Scientists have identified a functional 'control switch' on the protein **Cereblon**, enabling precise tuning of how cancer drugs degrade their targets. This discovery addresses a limitation in current thalidomide-based therapies: the reliance on a single binding site. By engaging a newly found pocket, researchers can now modify the behaviour of established medicines, potentially increasing their potency against haematologic neoplasias.

The Limits of Orthosteric Cereblon Binding

Therapeutic efficacy in targeted protein degradation currently depends on thalidomide derivatives. These drugs target the orthosteric site of Cereblon (CRBN). They function as molecular glues, recruiting specific proteins—termed neosubstrates—for elimination. While this primary pocket has undergone intense investigation, alternate binding sites remained unknown. Relying on one site restricts the ability to differentiate between disease-causing proteins and healthy tissue. The field required a new method to manipulate the protein's activity without displacing the primary drug.

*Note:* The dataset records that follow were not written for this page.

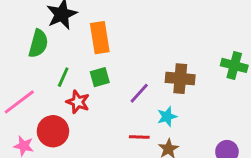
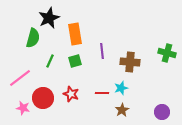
purple line: (139, 93) -> (102, 51), moved, turned -49
red star: (78, 102) -> (71, 94), moved
red line: (139, 137) -> (102, 93), moved

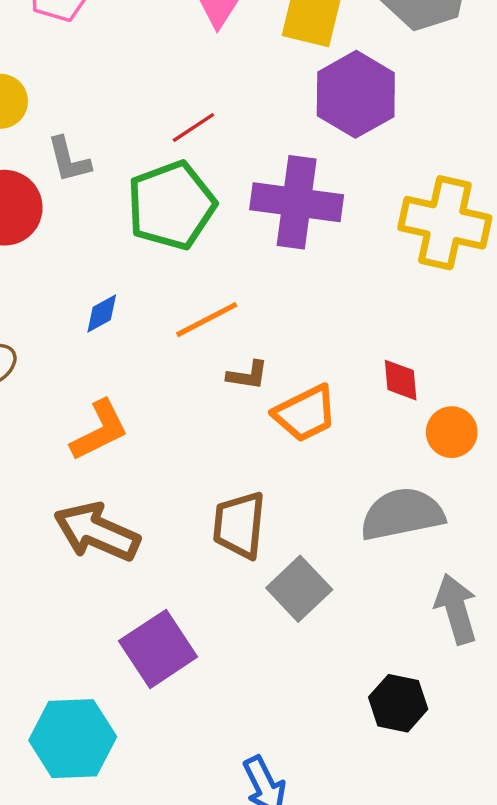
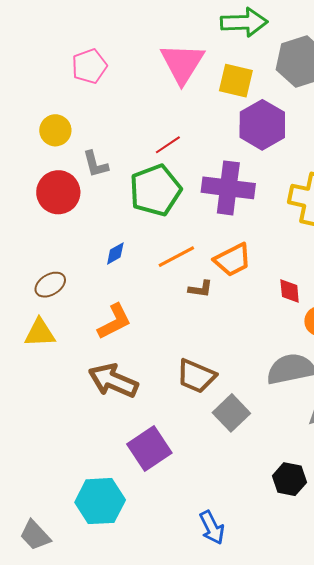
orange trapezoid: (305, 413) -> (233, 260), moved
brown trapezoid: (239, 525) -> (196, 376), turned -72

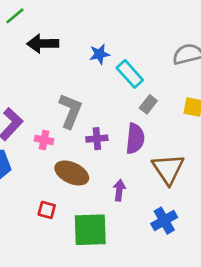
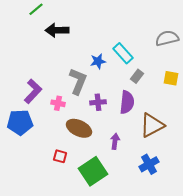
blue star: (99, 54) -> (98, 61), moved
brown triangle: (168, 169) -> (152, 125), turned 36
green square: (90, 230) -> (93, 171), turned -32

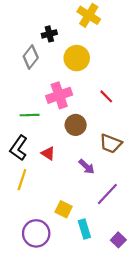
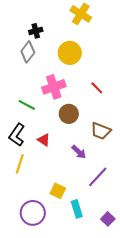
black cross: (49, 34) -> (36, 31), moved
green line: (30, 115) -> (27, 105), turned 30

Uncovering a Cryptic Allosteric Site

Researchers report the identification of an evolutionarily conserved, cryptic pocket on CRBN. This site is distinct from the standard drug-binding region. The team characterised a small molecule, SB-405483, which binds specifically to this allosteric site. SB-405483 does not compete with standard drugs. Instead, it works cooperatively. When this molecule attaches to the allosteric site, it enhances the binding ability of orthosteric ligands. This creates a dual-occupancy system where the regulator and the drug work in tandem. A survey of over 100 orthosteric ligands demonstrated that this combination alters degradation profiles significantly. In some cases, the destruction of target proteins was amplified; in others, it was inhibited. This suggests a tunable system where efficacy is dialled up or down based on the specific chemical combination.

Mechanism: Shifting Conformational States

Structural investigations provide the physical basis for this modulation. CRBN exists in various shapes or conformations. Laboratory data indicates that SB-405483 shifts the conformational distribution of the protein. It moves CRBN from an 'open' state to a novel 'intermediate' state (CRBNint) and increases the population of the 'closed' state (CRBNclosed). Proteins are dynamic, not static. By stabilising these specific shapes, the allosteric ligand changes the surface geometry of CRBN. This geometric shift dictates which neosubstrates can be recruited and destroyed. The molecule effectively reshapes the clamp, altering its grip on target proteins.

Implications for Therapeutic Selectivity

The discovery of this site offers a new strategic avenue for drug development. Current orthosteric inhibitors are effective but limited by a lack of alternative binding options. The ability to modulate CRBN allosterically implies that developers can fine-tune the functional effects of established medicines. By adding an allosteric binder, a drug's selectivity for a specific cancer target could be improved. Furthermore, this mechanism suggests that CRBN is more plastic than previously modelled. Future therapeutics might utilise dual-targeting strategies—occupying both the orthosteric and allosteric sites—to expand the capabilities of current treatments. This represents a move towards high-precision protein degradation.